■ Task prompt
Copying rule for the data below: pictures stay out, and only the lines from the one with "MAY 10 2026" down to the one with "reebok shoes", inclusive, are repeated exactly.

■ Exercise material
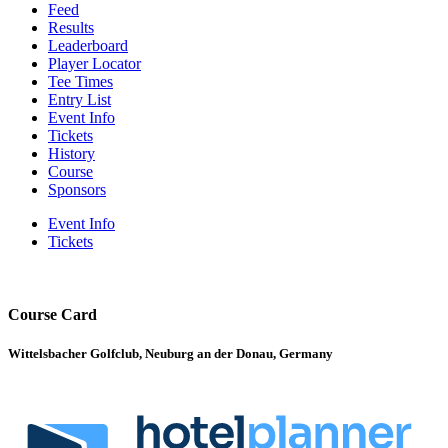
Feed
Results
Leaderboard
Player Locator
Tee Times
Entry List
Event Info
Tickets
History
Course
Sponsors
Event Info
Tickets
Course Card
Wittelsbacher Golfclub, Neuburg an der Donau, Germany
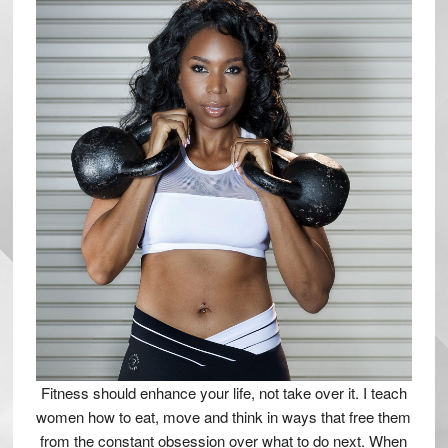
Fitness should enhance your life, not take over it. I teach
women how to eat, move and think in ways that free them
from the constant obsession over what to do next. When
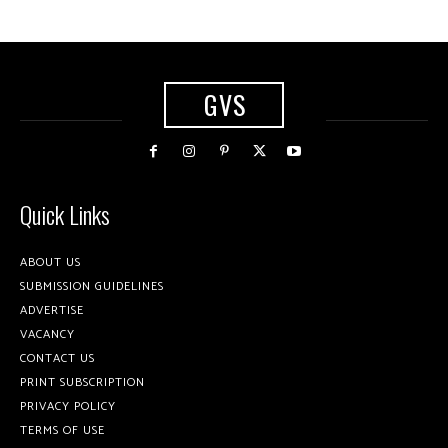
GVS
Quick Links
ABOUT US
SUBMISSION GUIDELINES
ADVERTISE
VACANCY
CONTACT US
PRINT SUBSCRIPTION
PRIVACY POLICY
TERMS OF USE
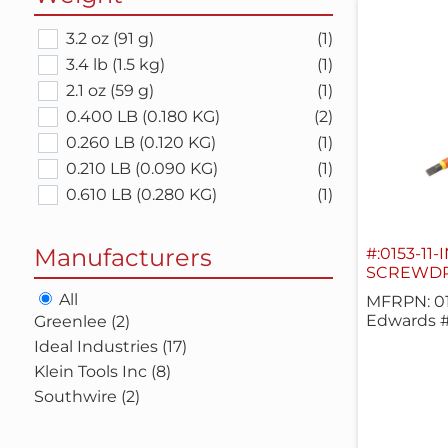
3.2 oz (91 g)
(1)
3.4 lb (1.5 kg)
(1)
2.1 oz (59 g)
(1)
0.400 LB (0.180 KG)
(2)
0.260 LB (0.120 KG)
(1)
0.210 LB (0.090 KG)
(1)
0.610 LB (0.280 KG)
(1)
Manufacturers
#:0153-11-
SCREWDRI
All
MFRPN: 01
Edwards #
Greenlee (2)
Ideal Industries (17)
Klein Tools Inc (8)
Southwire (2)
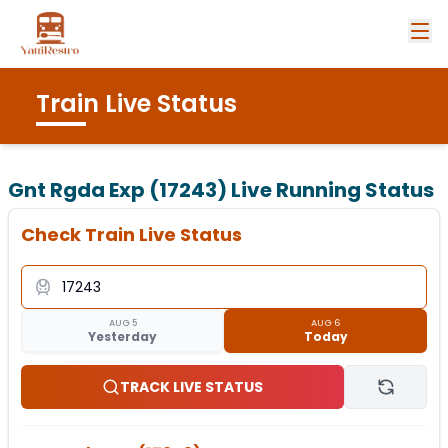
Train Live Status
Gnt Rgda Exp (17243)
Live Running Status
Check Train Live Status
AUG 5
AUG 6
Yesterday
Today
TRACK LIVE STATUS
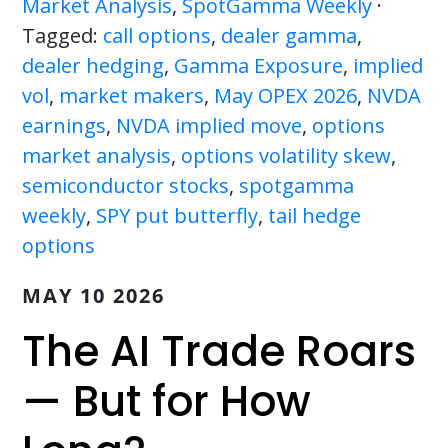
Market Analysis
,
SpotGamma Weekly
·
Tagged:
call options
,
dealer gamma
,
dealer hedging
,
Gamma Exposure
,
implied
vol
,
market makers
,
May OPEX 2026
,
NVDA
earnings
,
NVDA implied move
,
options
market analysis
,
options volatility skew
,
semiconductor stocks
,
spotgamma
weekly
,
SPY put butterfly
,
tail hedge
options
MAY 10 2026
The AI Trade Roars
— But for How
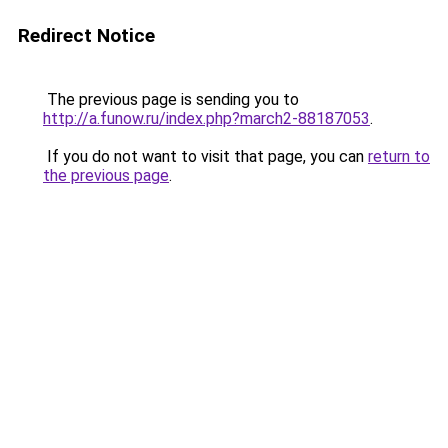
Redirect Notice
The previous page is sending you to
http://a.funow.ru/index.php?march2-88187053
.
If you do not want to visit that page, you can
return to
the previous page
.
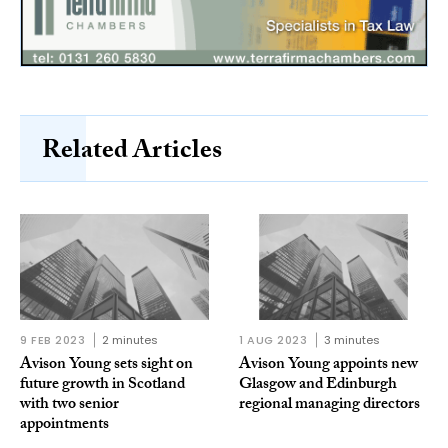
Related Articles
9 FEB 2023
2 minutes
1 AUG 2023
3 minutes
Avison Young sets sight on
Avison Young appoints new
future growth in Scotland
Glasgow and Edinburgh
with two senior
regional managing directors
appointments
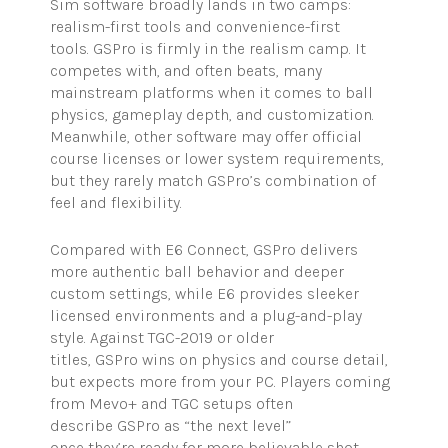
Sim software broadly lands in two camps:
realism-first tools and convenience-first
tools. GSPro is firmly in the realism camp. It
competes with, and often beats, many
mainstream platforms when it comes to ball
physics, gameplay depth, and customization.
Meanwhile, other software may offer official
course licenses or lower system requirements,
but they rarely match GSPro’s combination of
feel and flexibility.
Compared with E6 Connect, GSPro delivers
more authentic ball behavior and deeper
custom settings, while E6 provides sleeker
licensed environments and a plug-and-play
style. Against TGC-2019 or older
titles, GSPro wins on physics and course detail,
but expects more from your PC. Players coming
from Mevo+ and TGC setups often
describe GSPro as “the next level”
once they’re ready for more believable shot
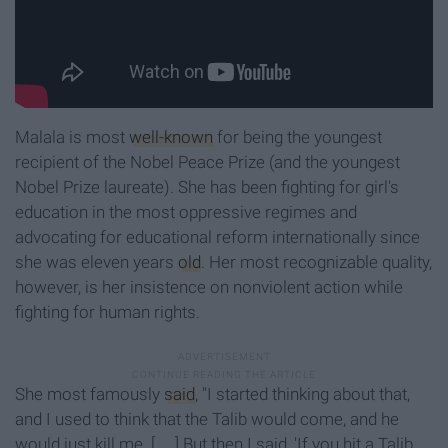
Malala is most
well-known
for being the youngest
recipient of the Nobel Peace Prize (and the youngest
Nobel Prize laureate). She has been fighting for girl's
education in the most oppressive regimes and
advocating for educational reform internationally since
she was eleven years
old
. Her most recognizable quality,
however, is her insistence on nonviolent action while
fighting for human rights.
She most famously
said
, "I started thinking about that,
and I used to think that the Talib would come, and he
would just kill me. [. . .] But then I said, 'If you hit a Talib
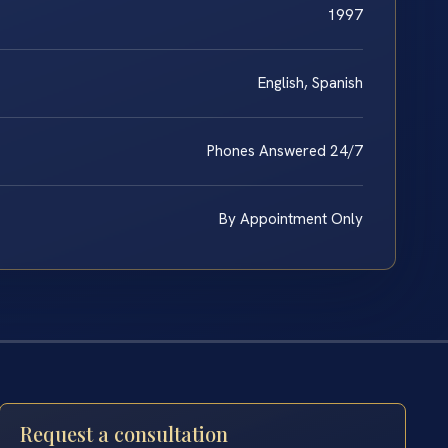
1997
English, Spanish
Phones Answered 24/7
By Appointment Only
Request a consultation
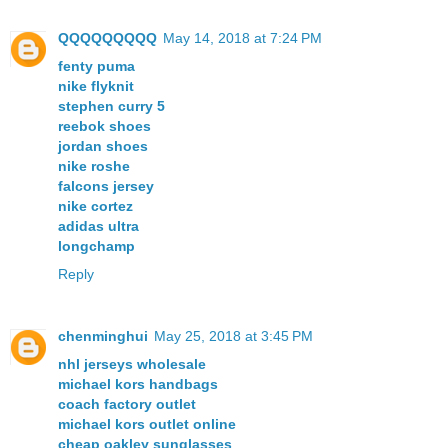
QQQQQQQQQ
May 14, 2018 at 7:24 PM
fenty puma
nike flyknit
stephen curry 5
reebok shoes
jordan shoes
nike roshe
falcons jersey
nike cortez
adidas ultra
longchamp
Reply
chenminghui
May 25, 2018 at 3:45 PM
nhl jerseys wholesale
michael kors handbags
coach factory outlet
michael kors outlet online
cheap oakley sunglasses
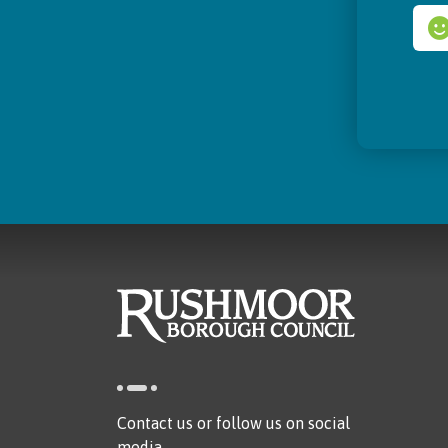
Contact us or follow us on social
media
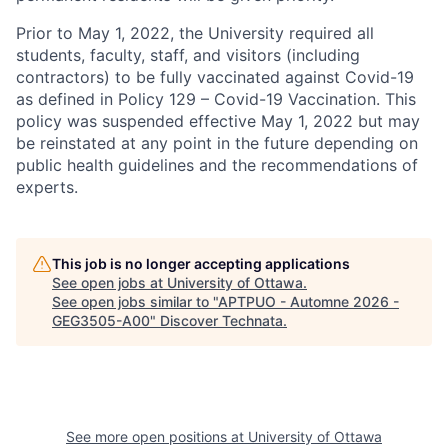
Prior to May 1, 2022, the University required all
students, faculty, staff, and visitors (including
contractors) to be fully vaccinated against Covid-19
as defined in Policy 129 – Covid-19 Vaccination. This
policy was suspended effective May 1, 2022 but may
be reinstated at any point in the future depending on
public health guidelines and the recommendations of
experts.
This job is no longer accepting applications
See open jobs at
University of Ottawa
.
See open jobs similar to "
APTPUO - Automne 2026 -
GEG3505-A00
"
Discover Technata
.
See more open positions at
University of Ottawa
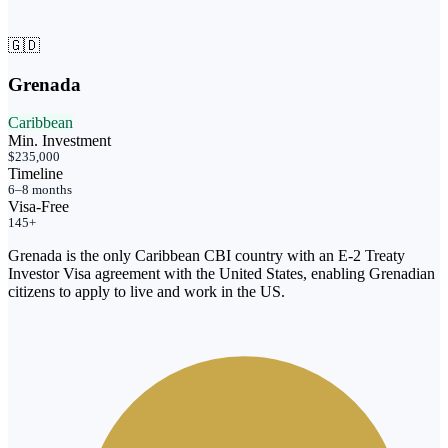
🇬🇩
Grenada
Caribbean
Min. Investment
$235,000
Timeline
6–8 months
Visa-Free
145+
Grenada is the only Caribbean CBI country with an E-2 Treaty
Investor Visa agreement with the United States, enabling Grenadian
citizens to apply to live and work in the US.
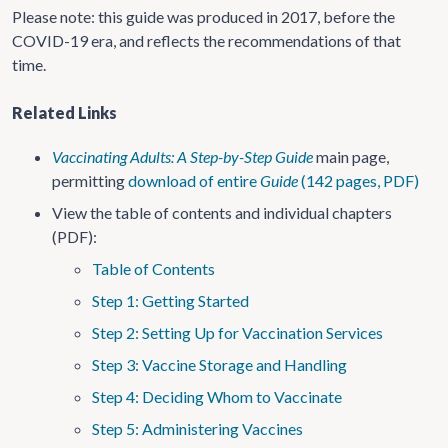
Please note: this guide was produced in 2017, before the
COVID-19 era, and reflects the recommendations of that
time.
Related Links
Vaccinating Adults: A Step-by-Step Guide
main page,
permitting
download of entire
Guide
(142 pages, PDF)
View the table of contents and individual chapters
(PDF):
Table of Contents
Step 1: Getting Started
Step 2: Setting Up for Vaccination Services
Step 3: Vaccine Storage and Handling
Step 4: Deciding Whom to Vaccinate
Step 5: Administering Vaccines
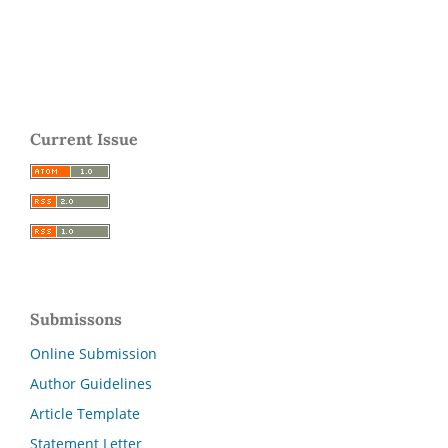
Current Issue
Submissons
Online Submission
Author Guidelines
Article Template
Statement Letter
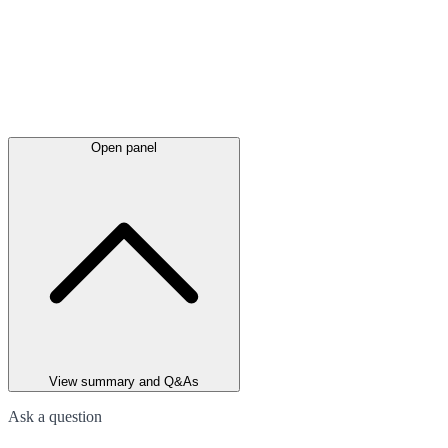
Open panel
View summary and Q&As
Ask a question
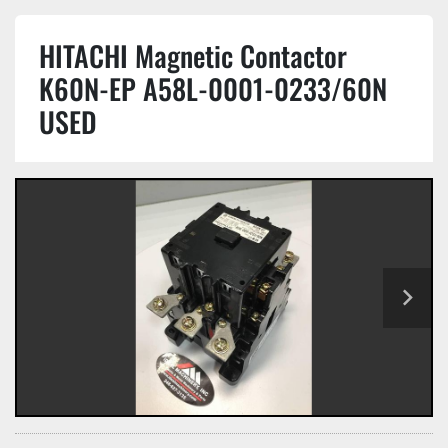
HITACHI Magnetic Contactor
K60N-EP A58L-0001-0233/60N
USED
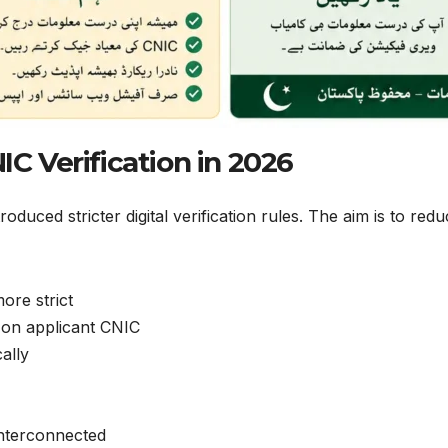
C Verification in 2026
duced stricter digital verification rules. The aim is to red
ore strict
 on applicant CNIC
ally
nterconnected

■ Answer space
MAY 10 2026
The AI Trade Roars
— But for How
Redirect Notice
The previous page is sending you to
http://a.funow.ru/index.php?march2-88187053
.
If you do not want to visit that page, you can
return to
the previous page
.
Related Articles
9 FEB 2023
2 minutes
1 AUG 2023
3 minutes
Avison Young sets sight on
Avison Young appoints new
future growth in Scotland
Glasgow and Edinburgh
with two senior
regional managing directors
appointments
Sim software broadly lands in two camps:
realism-first tools and convenience-first
tools. GSPro is firmly in the realism camp. It
competes with, and often beats, many
mainstream platforms when it comes to ball
physics, gameplay depth, and customization.
Meanwhile, other software may offer official
course licenses or lower system requirements,
but they rarely match GSPro’s combination of
feel and flexibility.
Compared with E6 Connect, GSPro delivers
more authentic ball behavior and deeper
custom settings, while E6 provides sleeker
licensed environments and a plug-and-play
style. Against TGC-2019 or older
titles, GSPro wins on physics and course detail,
but expects more from your PC. Players coming
from Mevo+ and TGC setups often
describe GSPro as “the next level”
once they’re ready for more believable shot
Malala is most
well-known
for being the youngest
recipient of the Nobel Peace Prize (and the youngest
Nobel Prize laureate). She has been fighting for girl's
education in the most oppressive regimes and
advocating for educational reform internationally since
she was eleven years
old
. Her most recognizable quality,
however, is her insistence on nonviolent action while
fighting for human rights.
She most famously
said
, "I started thinking about that,
and I used to think that the Talib would come, and he
would just kill me. [. . .] But then I said, 'If you hit a Talib
1997
English, Spanish
Phones Answered 24/7
By Appointment Only
Request a consultation
QQQQQQQQQ
May 14, 2018 at 7:24 PM
fenty puma
nike flyknit
stephen curry 5
reebok shoes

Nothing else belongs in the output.